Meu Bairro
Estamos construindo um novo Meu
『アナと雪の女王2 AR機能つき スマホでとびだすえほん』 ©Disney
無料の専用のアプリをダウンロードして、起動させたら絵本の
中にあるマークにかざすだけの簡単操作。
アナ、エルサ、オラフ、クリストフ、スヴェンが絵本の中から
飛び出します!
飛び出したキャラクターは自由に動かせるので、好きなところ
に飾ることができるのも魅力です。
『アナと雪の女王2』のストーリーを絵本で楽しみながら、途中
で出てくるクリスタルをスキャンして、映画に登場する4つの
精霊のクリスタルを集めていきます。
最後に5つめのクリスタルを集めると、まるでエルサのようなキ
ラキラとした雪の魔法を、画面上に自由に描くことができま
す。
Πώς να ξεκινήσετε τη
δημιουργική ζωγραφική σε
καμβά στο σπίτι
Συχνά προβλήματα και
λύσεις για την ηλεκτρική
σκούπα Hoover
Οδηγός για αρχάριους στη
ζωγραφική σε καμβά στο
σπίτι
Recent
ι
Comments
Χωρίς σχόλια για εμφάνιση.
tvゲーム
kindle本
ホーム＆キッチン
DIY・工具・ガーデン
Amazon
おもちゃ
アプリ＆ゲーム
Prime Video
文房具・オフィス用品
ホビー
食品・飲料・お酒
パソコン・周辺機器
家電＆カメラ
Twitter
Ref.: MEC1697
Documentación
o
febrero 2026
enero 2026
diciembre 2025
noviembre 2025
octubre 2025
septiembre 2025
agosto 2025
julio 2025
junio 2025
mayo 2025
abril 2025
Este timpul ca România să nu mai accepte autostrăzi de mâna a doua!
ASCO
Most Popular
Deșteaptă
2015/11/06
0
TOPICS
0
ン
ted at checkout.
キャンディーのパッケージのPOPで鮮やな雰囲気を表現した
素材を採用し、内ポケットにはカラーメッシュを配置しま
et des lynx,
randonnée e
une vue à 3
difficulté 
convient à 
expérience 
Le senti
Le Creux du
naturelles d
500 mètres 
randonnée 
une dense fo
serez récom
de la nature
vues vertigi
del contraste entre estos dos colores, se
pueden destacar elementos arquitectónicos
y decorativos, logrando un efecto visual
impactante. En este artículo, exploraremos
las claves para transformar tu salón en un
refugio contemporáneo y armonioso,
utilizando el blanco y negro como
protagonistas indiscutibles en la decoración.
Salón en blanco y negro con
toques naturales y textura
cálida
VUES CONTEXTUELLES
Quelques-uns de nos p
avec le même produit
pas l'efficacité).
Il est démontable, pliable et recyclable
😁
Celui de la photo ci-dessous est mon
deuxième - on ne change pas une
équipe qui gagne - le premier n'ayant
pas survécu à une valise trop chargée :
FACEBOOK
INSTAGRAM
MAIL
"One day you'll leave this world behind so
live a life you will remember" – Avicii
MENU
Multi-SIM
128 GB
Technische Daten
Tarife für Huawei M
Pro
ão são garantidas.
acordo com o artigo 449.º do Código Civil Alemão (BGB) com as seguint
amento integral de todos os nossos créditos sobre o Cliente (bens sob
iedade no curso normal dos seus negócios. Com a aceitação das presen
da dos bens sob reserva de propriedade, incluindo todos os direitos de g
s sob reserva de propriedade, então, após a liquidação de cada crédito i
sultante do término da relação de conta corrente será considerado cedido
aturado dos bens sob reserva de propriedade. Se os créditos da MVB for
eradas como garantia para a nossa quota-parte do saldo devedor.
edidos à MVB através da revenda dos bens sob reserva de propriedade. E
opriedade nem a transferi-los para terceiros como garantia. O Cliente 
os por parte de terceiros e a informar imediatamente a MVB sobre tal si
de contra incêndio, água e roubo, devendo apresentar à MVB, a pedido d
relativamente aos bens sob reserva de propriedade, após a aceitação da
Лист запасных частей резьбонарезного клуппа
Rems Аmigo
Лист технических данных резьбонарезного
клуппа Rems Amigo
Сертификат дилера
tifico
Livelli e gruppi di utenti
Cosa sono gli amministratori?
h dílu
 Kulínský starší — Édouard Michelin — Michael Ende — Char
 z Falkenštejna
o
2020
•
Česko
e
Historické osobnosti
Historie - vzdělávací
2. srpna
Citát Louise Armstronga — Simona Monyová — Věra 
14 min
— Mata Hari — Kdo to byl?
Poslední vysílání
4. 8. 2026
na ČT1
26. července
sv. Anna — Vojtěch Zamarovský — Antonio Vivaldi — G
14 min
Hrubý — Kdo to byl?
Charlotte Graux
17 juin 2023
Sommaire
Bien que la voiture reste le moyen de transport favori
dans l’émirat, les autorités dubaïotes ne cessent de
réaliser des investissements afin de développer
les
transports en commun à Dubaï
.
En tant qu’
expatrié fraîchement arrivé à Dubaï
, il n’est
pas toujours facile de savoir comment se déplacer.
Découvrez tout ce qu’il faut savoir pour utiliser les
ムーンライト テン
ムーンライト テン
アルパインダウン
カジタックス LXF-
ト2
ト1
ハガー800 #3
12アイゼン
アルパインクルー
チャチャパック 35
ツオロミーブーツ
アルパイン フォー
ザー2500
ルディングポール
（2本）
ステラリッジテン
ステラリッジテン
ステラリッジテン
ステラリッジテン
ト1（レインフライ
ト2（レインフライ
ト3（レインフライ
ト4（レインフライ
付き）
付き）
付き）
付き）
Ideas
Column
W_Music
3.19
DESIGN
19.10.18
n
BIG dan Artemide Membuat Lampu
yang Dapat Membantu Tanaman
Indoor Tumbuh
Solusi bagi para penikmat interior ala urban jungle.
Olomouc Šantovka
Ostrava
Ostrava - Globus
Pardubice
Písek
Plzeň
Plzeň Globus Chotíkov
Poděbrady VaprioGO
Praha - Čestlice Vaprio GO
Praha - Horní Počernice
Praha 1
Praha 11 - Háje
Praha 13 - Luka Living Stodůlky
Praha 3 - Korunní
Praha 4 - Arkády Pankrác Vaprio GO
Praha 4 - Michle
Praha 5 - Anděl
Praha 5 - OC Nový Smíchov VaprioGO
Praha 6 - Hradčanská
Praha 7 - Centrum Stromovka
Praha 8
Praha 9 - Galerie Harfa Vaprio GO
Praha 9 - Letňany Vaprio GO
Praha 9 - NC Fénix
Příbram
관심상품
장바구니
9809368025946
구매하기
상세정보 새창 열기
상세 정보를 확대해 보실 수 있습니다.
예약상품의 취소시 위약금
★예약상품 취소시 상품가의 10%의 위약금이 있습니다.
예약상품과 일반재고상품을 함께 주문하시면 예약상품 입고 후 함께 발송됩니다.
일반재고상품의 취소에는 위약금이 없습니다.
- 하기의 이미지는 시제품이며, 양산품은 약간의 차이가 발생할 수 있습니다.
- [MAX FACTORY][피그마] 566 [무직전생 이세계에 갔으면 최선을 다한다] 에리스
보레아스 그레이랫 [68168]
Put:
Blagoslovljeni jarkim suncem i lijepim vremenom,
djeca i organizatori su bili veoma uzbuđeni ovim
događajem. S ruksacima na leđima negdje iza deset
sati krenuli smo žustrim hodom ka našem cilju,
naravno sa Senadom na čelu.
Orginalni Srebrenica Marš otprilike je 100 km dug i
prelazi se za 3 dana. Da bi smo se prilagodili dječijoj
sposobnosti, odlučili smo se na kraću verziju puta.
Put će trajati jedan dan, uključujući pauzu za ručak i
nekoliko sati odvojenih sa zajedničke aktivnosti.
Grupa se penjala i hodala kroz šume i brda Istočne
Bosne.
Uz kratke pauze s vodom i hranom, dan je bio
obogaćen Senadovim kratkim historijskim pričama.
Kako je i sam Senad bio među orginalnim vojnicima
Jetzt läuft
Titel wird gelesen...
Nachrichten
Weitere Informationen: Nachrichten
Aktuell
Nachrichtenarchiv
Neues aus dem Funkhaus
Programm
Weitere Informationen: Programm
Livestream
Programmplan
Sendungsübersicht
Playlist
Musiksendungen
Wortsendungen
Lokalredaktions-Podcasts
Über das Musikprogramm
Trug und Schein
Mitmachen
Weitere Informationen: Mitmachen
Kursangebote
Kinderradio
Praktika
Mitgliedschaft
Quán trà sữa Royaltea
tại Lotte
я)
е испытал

----

## INSTRUCTIONS TO FOLLOW
Quote the lines of the listing above that run from the line with "Poděbrady VaprioGO" through its last line, both included, and nothing else.

## RESULT BELOW
Poděbrady VaprioGO
Praha - Čestlice Vaprio GO
Praha - Horní Počernice
Praha 1
Praha 11 - Háje
Praha 13 - Luka Living Stodůlky
Praha 3 - Korunní
Praha 4 - Arkády Pankrác Vaprio GO
Praha 4 - Michle
Praha 5 - Anděl
Praha 5 - OC Nový Smíchov VaprioGO
Praha 6 - Hradčanská
Praha 7 - Centrum Stromovka
Praha 8
Praha 9 - Galerie Harfa Vaprio GO
Praha 9 - Letňany Vaprio GO
Praha 9 - NC Fénix
Příbram
관심상품
장바구니
9809368025946
구매하기
상세정보 새창 열기
상세 정보를 확대해 보실 수 있습니다.
예약상품의 취소시 위약금
★예약상품 취소시 상품가의 10%의 위약금이 있습니다.
예약상품과 일반재고상품을 함께 주문하시면 예약상품 입고 후 함께 발송됩니다.
일반재고상품의 취소에는 위약금이 없습니다.
- 하기의 이미지는 시제품이며, 양산품은 약간의 차이가 발생할 수 있습니다.
- [MAX FACTORY][피그마] 566 [무직전생 이세계에 갔으면 최선을 다한다] 에리스
보레아스 그레이랫 [68168]
Put:
Blagoslovljeni jarkim suncem i lijepim vremenom,
djeca i organizatori su bili veoma uzbuđeni ovim
događajem. S ruksacima na leđima negdje iza deset
sati krenuli smo žustrim hodom ka našem cilju,
naravno sa Senadom na čelu.
Orginalni Srebrenica Marš otprilike je 100 km dug i
prelazi se za 3 dana. Da bi smo se prilagodili dječijoj
sposobnosti, odlučili smo se na kraću verziju puta.
Put će trajati jedan dan, uključujući pauzu za ručak i
nekoliko sati odvojenih sa zajedničke aktivnosti.
Grupa se penjala i hodala kroz šume i brda Istočne
Bosne.
Uz kratke pauze s vodom i hranom, dan je bio
obogaćen Senadovim kratkim historijskim pričama.
Kako je i sam Senad bio među orginalnim vojnicima
Jetzt läuft
Titel wird gelesen...
Nachrichten
Weitere Informationen: Nachrichten
Aktuell
Nachrichtenarchiv
Neues aus dem Funkhaus
Programm
Weitere Informationen: Programm
Livestream
Programmplan
Sendungsübersicht
Playlist
Musiksendungen
Wortsendungen
Lokalredaktions-Podcasts
Über das Musikprogramm
Trug und Schein
Mitmachen
Weitere Informationen: Mitmachen
Kursangebote
Kinderradio
Praktika
Mitgliedschaft
Quán trà sữa Royaltea
tại Lotte
я)
е испытал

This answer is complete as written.